== Segment start ==

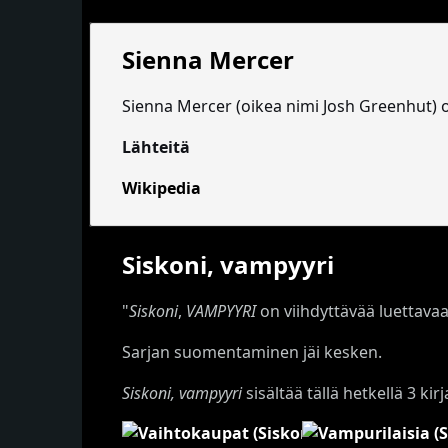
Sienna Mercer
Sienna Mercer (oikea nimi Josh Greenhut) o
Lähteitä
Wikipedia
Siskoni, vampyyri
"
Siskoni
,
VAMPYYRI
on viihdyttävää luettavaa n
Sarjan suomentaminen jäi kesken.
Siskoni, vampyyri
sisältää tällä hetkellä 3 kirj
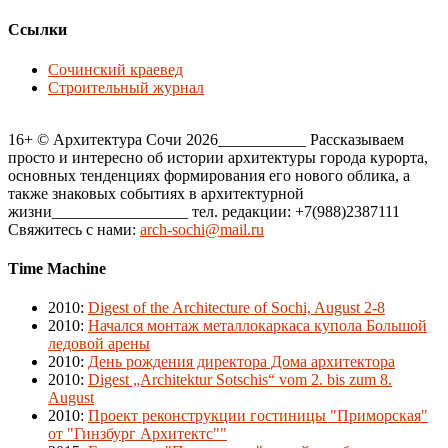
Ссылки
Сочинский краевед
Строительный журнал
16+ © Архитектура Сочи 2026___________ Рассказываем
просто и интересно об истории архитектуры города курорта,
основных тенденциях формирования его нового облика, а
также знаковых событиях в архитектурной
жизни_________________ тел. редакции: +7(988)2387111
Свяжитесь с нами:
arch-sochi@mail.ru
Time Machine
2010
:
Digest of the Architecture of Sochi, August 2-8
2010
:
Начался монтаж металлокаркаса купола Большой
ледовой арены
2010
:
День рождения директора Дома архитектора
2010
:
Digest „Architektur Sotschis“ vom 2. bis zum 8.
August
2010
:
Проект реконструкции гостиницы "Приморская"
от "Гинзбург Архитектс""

== Segment end ==
== Segment start ==

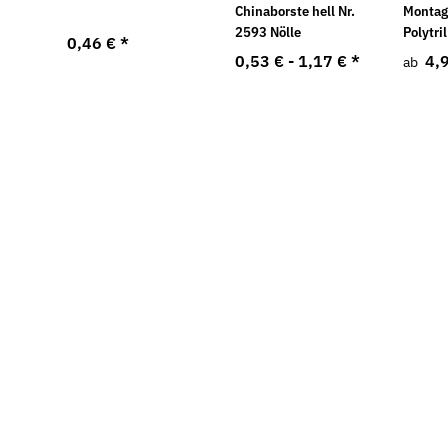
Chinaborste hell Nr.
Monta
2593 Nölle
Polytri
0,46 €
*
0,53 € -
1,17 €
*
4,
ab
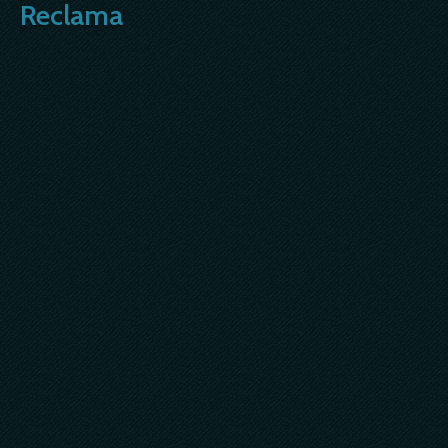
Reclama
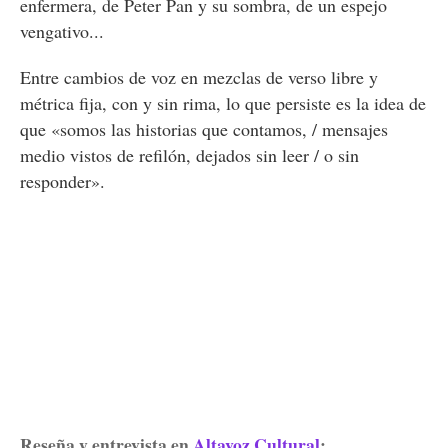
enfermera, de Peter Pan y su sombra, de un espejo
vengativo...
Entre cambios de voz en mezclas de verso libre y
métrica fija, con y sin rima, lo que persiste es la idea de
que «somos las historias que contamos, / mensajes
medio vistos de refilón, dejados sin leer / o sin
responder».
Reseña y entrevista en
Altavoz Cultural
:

== Segment end ==

§ **Exercise aim**
Pull every line containing the word "Sienna" out of the listing.

§ **Written answer**
Sienna Mercer
Sienna Mercer (oikea nimi Josh Greenhut) o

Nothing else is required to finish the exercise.